Wednesday, April 29, 2009
Ten year note rates surged to close above the 3% level yesterday spurred on by improving consumer confidence and housing data. Rates may continue to rise following today's report on 1st quarter Gross Domestic Product (GDP). Analysts predict that the economy might have shrunk 4.7% last quarter. An improvement over the previous quarter's -6% decline.
Markets have been reacting positively to recent economic data releases even though the numbers are still very negative. For example, yesterday's Case-Shiller report on real estate prices showed a year over year drop of 18.6% based on February figures. Business news analysts claimed that investors were encouraged that the rate of decline may be slowing. January's figure showed a 19% year over year decline based on a ten-city index.
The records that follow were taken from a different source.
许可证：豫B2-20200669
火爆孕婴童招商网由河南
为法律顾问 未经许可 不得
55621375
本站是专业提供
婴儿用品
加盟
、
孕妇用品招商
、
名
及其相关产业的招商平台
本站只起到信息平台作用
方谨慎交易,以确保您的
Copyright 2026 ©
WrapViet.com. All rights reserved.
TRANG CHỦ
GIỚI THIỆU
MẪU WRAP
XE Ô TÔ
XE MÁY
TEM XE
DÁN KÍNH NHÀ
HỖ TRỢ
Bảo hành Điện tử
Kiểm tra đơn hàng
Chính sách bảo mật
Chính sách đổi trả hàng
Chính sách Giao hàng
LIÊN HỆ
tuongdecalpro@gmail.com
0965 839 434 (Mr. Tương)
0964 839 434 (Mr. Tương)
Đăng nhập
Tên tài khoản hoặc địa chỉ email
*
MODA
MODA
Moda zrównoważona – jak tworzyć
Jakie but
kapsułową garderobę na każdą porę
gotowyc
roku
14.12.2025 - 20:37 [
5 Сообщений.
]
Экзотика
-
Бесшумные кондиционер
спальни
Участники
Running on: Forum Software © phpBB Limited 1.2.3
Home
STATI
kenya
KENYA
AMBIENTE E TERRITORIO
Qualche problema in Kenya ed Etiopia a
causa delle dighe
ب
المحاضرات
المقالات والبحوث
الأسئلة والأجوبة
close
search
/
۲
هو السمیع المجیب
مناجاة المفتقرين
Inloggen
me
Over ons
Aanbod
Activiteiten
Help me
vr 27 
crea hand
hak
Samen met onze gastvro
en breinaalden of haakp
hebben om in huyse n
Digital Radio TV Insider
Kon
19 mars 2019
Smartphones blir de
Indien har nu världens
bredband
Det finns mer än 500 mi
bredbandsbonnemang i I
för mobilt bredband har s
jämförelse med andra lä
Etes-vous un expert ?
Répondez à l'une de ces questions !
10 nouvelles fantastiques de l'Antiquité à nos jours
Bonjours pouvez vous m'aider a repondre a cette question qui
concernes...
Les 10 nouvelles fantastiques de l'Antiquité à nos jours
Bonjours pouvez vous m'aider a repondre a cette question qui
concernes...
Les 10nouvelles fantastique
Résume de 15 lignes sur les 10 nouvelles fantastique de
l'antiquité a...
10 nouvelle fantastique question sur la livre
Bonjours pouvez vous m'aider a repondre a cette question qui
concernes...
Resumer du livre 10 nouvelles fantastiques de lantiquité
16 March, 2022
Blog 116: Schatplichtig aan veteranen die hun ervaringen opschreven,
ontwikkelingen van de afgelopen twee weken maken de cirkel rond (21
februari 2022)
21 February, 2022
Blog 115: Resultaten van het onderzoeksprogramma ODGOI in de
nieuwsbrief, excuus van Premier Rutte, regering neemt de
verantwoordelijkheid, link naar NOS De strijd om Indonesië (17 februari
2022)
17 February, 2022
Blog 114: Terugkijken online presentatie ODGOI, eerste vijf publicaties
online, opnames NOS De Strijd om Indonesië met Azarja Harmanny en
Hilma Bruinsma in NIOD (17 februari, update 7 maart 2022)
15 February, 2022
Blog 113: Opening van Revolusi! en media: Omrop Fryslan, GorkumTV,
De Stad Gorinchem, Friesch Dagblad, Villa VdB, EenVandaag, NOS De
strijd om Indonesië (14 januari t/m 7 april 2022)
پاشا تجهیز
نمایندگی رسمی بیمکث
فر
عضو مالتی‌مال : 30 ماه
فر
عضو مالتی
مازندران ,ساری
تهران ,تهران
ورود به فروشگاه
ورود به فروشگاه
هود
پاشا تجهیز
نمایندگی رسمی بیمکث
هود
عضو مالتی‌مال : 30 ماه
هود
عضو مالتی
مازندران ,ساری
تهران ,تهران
The government's debt auctions continue to go well. Despite the massive amounts of debt the US is incurring, Treasury Bill, Note and Bond auctions continue to be over-subscribed. The dollar has remained strong in world currency markets.
With all of the cross currents in the news, trying to make decisions on future rate moves based on fundamentals proves to be difficult. On one hand, the economy still appears to be very weak. The potential damage that the Mexican flu can cause to the world economy weighs in favor of lower rates. However, the ever increasing US government debt levels should add to higher rates.
Technical analysis however indicates that pressures are building to push rates higher. Rates have been continually falling for years though. The recent monthly test of the lows may prove to indicate that this exceptionally long termed move may have finally come to an end.
Don't ever lose sight of the market truism, "Markets can remain irrational much longer than investors can remain solvent."